TO DO
Below is a listing. Quote from it, exactly, the lines from the one containing "Πειραματικά Σχολεία" down to the one containing "เริ่มรับชมทันที (ฟรี)", both ends included, and nothing else.

BEGIN DATA SHOWN

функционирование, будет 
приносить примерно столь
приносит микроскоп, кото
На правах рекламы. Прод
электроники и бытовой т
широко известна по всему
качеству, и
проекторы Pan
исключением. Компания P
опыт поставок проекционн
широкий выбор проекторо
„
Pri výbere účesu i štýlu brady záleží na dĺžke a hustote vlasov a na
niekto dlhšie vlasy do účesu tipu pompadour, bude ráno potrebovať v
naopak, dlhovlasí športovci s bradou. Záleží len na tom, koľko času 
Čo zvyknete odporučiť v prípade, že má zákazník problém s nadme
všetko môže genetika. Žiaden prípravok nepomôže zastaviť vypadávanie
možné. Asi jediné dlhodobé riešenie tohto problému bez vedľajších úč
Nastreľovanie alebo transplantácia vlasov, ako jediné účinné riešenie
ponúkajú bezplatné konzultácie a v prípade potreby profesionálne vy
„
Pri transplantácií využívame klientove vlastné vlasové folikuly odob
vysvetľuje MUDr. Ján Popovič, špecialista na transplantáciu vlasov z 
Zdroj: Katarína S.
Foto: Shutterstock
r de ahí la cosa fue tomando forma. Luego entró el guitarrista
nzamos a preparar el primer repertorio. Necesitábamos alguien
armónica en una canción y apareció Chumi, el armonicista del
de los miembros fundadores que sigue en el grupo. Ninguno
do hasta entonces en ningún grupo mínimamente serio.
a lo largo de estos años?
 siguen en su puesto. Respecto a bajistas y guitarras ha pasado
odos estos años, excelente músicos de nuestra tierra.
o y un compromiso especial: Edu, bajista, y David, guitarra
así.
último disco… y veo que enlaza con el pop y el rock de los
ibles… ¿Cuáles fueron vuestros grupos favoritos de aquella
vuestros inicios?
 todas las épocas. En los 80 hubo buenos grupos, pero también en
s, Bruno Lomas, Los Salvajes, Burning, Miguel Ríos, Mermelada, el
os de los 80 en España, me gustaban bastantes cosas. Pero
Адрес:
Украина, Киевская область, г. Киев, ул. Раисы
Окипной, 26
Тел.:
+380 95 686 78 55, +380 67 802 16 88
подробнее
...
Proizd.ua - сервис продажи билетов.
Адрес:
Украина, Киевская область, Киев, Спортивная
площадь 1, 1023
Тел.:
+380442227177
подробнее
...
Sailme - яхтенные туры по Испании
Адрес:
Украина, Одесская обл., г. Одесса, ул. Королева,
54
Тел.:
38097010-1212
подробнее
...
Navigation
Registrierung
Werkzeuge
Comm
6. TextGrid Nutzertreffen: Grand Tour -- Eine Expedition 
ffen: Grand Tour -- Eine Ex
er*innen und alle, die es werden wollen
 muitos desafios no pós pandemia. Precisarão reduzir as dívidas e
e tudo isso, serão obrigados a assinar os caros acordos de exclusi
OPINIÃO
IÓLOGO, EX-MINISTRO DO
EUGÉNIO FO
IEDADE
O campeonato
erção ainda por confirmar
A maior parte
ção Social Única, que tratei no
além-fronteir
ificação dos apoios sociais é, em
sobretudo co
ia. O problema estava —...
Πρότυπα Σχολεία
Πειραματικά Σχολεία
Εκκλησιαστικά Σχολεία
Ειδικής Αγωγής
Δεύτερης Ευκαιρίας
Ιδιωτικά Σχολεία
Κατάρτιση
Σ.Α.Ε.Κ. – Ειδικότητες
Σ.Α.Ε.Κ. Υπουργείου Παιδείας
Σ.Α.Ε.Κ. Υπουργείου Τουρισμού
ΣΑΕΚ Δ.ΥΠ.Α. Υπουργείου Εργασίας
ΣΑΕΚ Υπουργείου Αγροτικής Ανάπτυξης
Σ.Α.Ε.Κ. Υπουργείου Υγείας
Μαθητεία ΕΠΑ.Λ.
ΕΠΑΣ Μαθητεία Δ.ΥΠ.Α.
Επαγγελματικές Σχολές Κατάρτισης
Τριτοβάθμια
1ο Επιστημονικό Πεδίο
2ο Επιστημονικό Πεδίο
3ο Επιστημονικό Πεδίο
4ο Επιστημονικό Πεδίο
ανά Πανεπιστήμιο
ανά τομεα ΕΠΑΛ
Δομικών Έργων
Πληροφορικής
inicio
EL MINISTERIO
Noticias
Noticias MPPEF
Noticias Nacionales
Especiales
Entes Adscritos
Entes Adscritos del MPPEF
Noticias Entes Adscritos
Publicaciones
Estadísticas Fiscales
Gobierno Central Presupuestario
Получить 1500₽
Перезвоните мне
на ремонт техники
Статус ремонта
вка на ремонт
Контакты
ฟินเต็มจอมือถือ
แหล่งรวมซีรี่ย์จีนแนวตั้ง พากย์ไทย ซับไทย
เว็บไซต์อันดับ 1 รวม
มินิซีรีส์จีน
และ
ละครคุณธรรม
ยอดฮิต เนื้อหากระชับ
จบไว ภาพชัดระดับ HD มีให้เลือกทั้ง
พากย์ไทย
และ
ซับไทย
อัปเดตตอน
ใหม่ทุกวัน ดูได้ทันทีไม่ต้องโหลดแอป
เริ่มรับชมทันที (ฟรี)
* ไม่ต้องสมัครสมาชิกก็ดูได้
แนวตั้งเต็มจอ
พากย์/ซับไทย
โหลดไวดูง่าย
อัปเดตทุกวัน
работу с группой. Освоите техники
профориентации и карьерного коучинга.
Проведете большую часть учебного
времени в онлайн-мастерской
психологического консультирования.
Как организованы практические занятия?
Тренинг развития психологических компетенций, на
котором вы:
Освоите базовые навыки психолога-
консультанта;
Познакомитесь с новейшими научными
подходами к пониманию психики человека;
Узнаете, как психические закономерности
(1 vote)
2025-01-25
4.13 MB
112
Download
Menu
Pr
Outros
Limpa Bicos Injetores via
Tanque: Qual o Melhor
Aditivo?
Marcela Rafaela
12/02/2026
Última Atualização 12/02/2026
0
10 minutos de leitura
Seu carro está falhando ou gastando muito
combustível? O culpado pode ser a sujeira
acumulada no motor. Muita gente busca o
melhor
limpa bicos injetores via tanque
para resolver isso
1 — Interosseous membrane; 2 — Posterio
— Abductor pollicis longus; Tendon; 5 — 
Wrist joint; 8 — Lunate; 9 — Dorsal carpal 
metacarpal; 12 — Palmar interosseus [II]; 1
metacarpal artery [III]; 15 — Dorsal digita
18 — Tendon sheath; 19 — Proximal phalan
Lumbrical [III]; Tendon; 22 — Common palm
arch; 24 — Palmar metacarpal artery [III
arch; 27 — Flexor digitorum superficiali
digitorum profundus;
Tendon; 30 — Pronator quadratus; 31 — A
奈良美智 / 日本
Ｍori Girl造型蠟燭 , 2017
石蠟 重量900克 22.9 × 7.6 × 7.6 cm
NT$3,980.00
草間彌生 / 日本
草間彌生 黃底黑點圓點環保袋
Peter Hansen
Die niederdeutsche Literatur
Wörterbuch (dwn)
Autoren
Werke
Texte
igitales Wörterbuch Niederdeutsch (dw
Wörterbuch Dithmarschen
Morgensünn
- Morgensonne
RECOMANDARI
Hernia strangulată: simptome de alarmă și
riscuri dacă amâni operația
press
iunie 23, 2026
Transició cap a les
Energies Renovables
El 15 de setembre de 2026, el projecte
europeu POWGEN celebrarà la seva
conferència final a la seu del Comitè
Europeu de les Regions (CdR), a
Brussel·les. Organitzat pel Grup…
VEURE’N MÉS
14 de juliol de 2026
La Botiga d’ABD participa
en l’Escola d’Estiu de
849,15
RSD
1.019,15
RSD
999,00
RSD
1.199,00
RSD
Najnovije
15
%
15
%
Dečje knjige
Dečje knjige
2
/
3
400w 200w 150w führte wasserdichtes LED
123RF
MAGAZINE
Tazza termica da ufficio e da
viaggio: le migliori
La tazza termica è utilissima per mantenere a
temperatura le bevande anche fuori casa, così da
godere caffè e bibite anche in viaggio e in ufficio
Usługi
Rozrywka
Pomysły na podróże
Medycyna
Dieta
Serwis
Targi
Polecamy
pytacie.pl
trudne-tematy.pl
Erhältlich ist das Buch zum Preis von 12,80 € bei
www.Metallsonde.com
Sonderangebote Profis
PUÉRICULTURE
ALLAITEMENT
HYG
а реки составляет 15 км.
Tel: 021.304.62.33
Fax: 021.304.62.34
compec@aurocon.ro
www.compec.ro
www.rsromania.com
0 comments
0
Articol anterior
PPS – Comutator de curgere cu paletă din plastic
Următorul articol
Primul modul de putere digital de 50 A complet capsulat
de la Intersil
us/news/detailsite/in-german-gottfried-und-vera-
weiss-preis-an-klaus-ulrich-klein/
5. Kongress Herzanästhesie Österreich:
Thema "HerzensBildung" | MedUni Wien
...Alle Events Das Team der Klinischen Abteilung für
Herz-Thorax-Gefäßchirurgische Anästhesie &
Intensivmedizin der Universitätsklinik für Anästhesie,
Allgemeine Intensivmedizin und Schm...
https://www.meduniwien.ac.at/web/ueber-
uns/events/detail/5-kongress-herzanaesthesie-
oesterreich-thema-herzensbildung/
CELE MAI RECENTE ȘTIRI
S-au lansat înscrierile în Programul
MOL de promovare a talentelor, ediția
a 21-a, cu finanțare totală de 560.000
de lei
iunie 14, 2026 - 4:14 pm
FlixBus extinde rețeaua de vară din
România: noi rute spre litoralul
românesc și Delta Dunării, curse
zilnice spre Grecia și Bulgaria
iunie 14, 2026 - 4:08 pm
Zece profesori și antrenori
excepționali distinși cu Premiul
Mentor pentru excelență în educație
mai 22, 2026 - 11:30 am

END DATA SHOWN

TASK RESPONSE
Πειραματικά Σχολεία
Εκκλησιαστικά Σχολεία
Ειδικής Αγωγής
Δεύτερης Ευκαιρίας
Ιδιωτικά Σχολεία
Κατάρτιση
Σ.Α.Ε.Κ. – Ειδικότητες
Σ.Α.Ε.Κ. Υπουργείου Παιδείας
Σ.Α.Ε.Κ. Υπουργείου Τουρισμού
ΣΑΕΚ Δ.ΥΠ.Α. Υπουργείου Εργασίας
ΣΑΕΚ Υπουργείου Αγροτικής Ανάπτυξης
Σ.Α.Ε.Κ. Υπουργείου Υγείας
Μαθητεία ΕΠΑ.Λ.
ΕΠΑΣ Μαθητεία Δ.ΥΠ.Α.
Επαγγελματικές Σχολές Κατάρτισης
Τριτοβάθμια
1ο Επιστημονικό Πεδίο
2ο Επιστημονικό Πεδίο
3ο Επιστημονικό Πεδίο
4ο Επιστημονικό Πεδίο
ανά Πανεπιστήμιο
ανά τομεα ΕΠΑΛ
Δομικών Έργων
Πληροφορικής
inicio
EL MINISTERIO
Noticias
Noticias MPPEF
Noticias Nacionales
Especiales
Entes Adscritos
Entes Adscritos del MPPEF
Noticias Entes Adscritos
Publicaciones
Estadísticas Fiscales
Gobierno Central Presupuestario
Получить 1500₽
Перезвоните мне
на ремонт техники
Статус ремонта
вка на ремонт
Контакты
ฟินเต็มจอมือถือ
แหล่งรวมซีรี่ย์จีนแนวตั้ง พากย์ไทย ซับไทย
เว็บไซต์อันดับ 1 รวม
มินิซีรีส์จีน
และ
ละครคุณธรรม
ยอดฮิต เนื้อหากระชับ
จบไว ภาพชัดระดับ HD มีให้เลือกทั้ง
พากย์ไทย
และ
ซับไทย
อัปเดตตอน
ใหม่ทุกวัน ดูได้ทันทีไม่ต้องโหลดแอป
เริ่มรับชมทันที (ฟรี)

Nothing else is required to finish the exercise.